JORGE MARTINS
O sítio das coisas, 2011
ABRAHAM GRAGERA
II. LA GALLINA CIEGA
Demasiado trajín. Incluso él, atento sólo a sus voracidades, su hienda, sus atrofias, sus picores, con la vista clavada en su nariz, y su nariz abierta al interior del mundo, se asomaba, sobre el portillo de la cochiquera, inquieto, poco antes de que el sol se levantara, y los hombres, tras colocar los cubos, barreños y cuchillos junto al tosco cadalso de madera, y ajustar, sobre la viga del galpón el fiel de la romana, lo sacasen, con una cuerda al cuello, y escapara.
Las madres, de pie, junto a su hijos, murmuraban lacónicas, piadosas frases hechas para la ocasión: la réplica del coro a la simple soberbia de vivir, el eco del chillido, el aire rebotando en la garrucha, como una piedra que alguien arrojara sobre el esqueleto de un colchón oxidado en el pozo...
Y el calor de la sangre removida, el olor de la grasa quemada, los primeros bocados compartidos, la perfecta, terrible simetría de su cuerpo, ya pesado, escaldado, dividido, mientras jugábamos a las persecuciones, a la gallina ciega, bajo el aséptico blancor del cielo.
V. LA VOZ DE NUNCA
Teme al silencio, pero cada tarde le pide ser su amigo, y se levanta, mientras los otros duermen, y camina por la penumbra fresca del pasillo hasta llegar al patio, donde espera.

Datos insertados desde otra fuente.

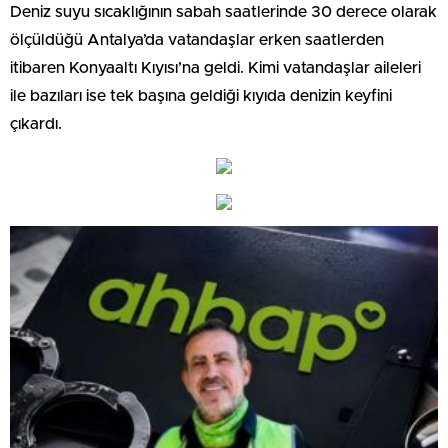
Deniz suyu sıcaklığının sabah saatlerinde 30 derece olarak
ölçüldüğü Antalya’da vatandaşlar erken saatlerden
itibaren Konyaaltı Kıyısı’na geldi. Kimi vatandaşlar aileleri
ile bazıları ise tek başına geldiği kıyıda denizin keyfini
çıkardı.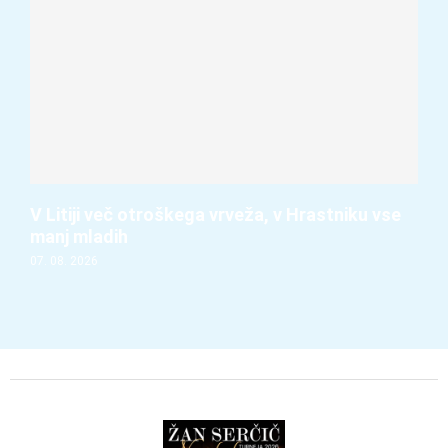
V Litiji več otroškega vrveža, v Hrastniku vse
manj mladih
07. 08. 2026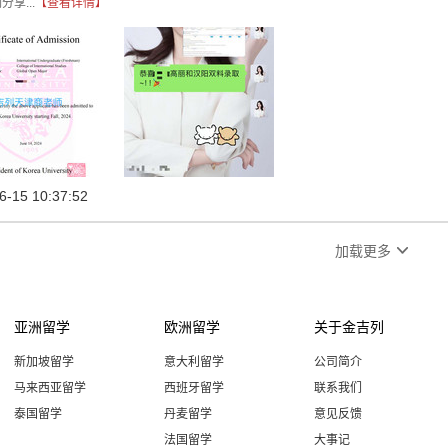
享...
【查看详情】
6-15 10:37:52

加载更多
亚洲留学
欧洲留学
关于金吉列
新加坡留学
意大利留学
公司简介
马来西亚留学
西班牙留学
联系我们
泰国留学
丹麦留学
意见反馈
法国留学
大事记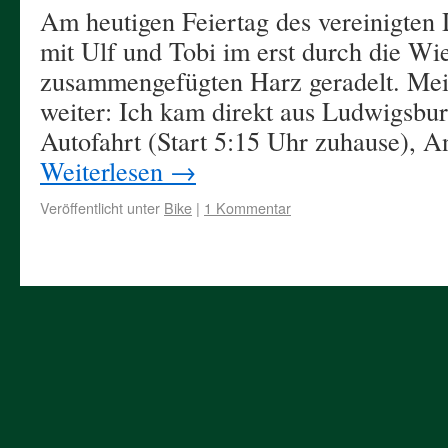
Am heutigen Feiertag des vereinigten 
mit Ulf und Tobi im erst durch die Wi
zusammengefügten Harz geradelt. Mei
weiter: Ich kam direkt aus Ludwigsb
Autofahrt (Start 5:15 Uhr zuhause), 
Weiterlesen
→
Veröffentlicht unter
Bike
|
1 Kommentar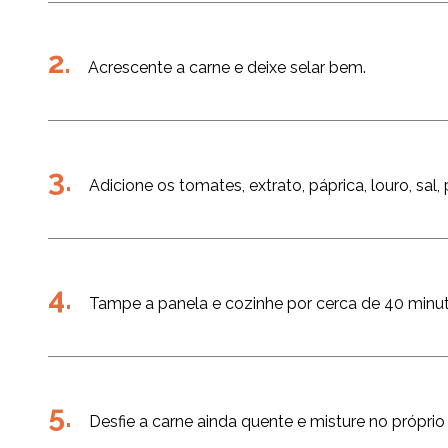
Acrescente a carne e deixe selar bem.
Adicione os tomates, extrato, páprica, louro, sal,
Tampe a panela e cozinhe por cerca de 40 minu
Desfie a carne ainda quente e misture no próprio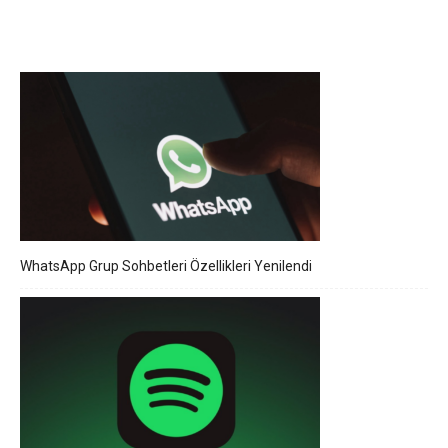
WhatsApp Grup Sohbetleri Özellikleri Yenilendi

Pero el silencio no aparece nunca, porque hasta nunca tiene también voz, y ojos que miran a través del ámbar que lo ha enjoyado todo con él dentro: el caudal de las grietas que ahora siente latir sobre las líneas de su mano, bajo la nueva capa de pintura; la sombra del jilguero que aletea en la jaula vacía; los crujidos del mimbre destrenzado en la butaca; los planetas de moscas y de avispas flotando alrededor de los limones...
Y así hasta el infinito, que se abría, igual que los limones, en el zumo amargo que su abuela le ofrecía cada tarde, para que no temiese más la voz de nunca: luz de beber que alumbraba los cuerpos por dentro.